While I was getting medical control for military exams on 2006, It was seen that my ALT and AST was little higher than the upper limit which was considered OK at that time. Anyhow, I didn’t continue my application to army, I choosed engineering education instead I was 18 at that time). But we tried to understand why was my liver enzymes test was higher. I remember, they first checed hepatit markers which was found ok. The only thing they found abnormal was ALT AST, total and direct bilirubin (lower than 2 times higher approx.) and ALFA-1 antitripsin was low. They first though it is Wilson, they checked copper in 24 hours Urine test which found I remember 2 times higher than it shall be which was not strong enough to go further for them I think. Meanwhile, you can sure they checked everything since It is a fully fledged university research hospital.

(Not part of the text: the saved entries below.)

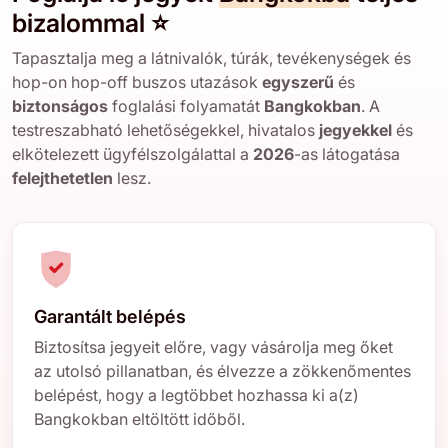
bizalommal ⭐
Tapasztalja meg a látnivalók, túrák, tevékenységek és
hop-on hop-off buszos utazások
egyszerű
és
biztonságos
foglalási folyamatát
Bangkokban
. A
testreszabható lehetőségekkel, hivatalos
jegyekkel
és
elkötelezett ügyfélszolgálattal a
2026
-as látogatása
felejthetetlen
lesz.
Garantált belépés
Biztosítsa jegyeit előre, vagy vásárolja meg őket
az utolsó pillanatban, és élvezze a zökkenőmentes
belépést, hogy a legtöbbet hozhassa ki a(z)
Bangkokban eltöltött időből.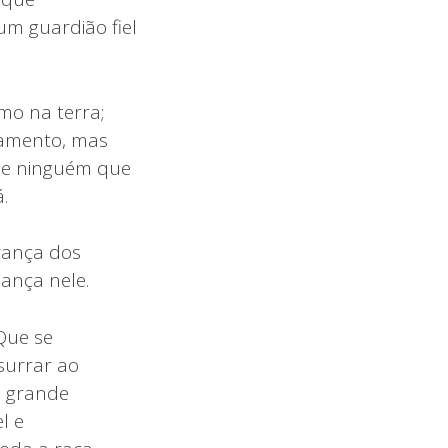
m guardião fiel
mo na terra;
izamento, mas
ue ninguém que
.
erança dos
ança nele.
Que se
surrar ao
a grande
l e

I has liver biopsy on 2006 which gave us only result with ‘fatty liver’.
Since this researches became a back and forth goings to hospital, I bored to continue since I didn’t have a sufficiant diagnosis. They lastly said It can be NASH. But I followed it 10 years regular base. In that time, We didn’t record a meaningful change on liver enzymes. For a while, I used Ursofalk which helped to decrease my enzymes to normal. But afterwards, doctors said me to give up since UDCA doesn’t create a permenant solution.
In 2015 October, I experienced first time an obstructive jaundice, all ALT, AST, ALP, GGT levels were about 250-400 and so on while bilirubin levels were about 4 If I am not wrong. Within a week, I became normal without any medical or surgical intervention. My doctor warned me to go emergency if I have a cholangitis atack ( fever and chills basicly) which I didn’t. After a week, enzymes were back to 2-3 times higher level. Afterwards. My doctor did me ERCP intending to put a stend on my bile duct by considering me as a PSC patient. I wasn’t of course aware of what PSC is at that time, but my doctor failed or decided not to put stend due to inflamation on bile ducts. But in ERCP report, It doesn’t state a supportive findings for ERCP. I had a MRCP after ERCP with below statements (I hope I translate well)

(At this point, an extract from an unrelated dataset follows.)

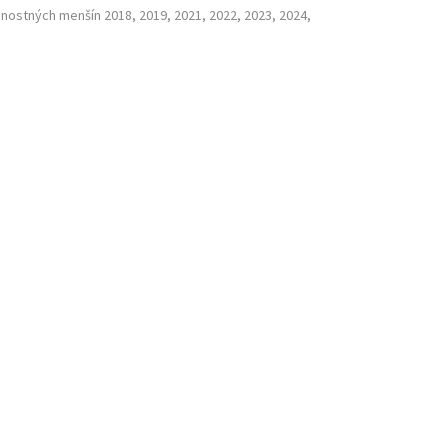
nostných menšín 2018, 2019, 2021, 2022, 2023, 2024,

Focal dilatation spaces in peripherie intrahepatic bile ducts (for the petient who is being followed with PSC diagnosis, outcomes are supporting the diagnosis). Date: April, 2016.
The thing is here I wasn’t diagnosis with PSC at my ERCP but MRCP is kind of referring another diagnosis which I didn’t understand at that time.

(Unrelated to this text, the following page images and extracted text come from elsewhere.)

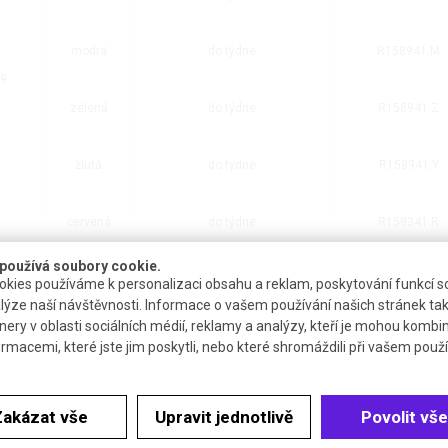
modrá
do týdne
R158941.M
 9
zelená
do týdne
R158941.Z
žlutá
do týdne
R158941.Y
červená
do týdne
R159341.R
používá soubory cookie.
modrá
do týdne
R159341.M
kies používáme k personalizaci obsahu a reklam, poskytování funkcí so
lýze naší návštěvnosti. Informace o vašem používání našich stránek tak
 10
nery v oblasti sociálních médií, reklamy a analýzy, kteří je mohou kombi
zelená
do týdne
R159341.Z
ormacemi, které jste jim poskytli, nebo které shromáždili při vašem použív
žlutá
do týdne
R159341.Y
Zakázat vše
Upravit jednotlivě
Povolit vše
 9
bílá
Nedostupné
N505502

Note: Meanwhile, First thing they did after ERCP inflammation detection was colonoscopy which found only a polip, no IBD findings such as UC or Crohn on February, 2017. Due to Colon CA history of my father, I repleced a colonoscopy after a year with normal findings.
He said me to use UDCA repeat the MRCP after 1 year. I repeated it with below result comment:
Minimal disorders in Intrahepatic bile ducts (focal dilatation spaces seen on last MRCP was nor observed in current one. While finding is non-specific, typic outcomes were not observed. Even though typic outcomes were not observed, If PSK is diagnosed to mentioned petient, outcomes can be considered to support the diagnosis)
Dated April, 2017
This last report is totally confusing me and my doctors. Meanwhile, my blood results became normal or sligthly higher than limit after UDCA. My doctor is confuced since he said PSC normally doesn’t show us better results, it is a progressive disease. They all say continue to use UDCA and repeat MRCP yearly.
This uncertinaty is really making me sad. It would be appreciated to see your comments since I am really obsessed with it, I feel that I am trying to create a supportive symptoms of PSC which is not good.
I hope I am OK with my English to explain my story.
Thanks in advance for your comments.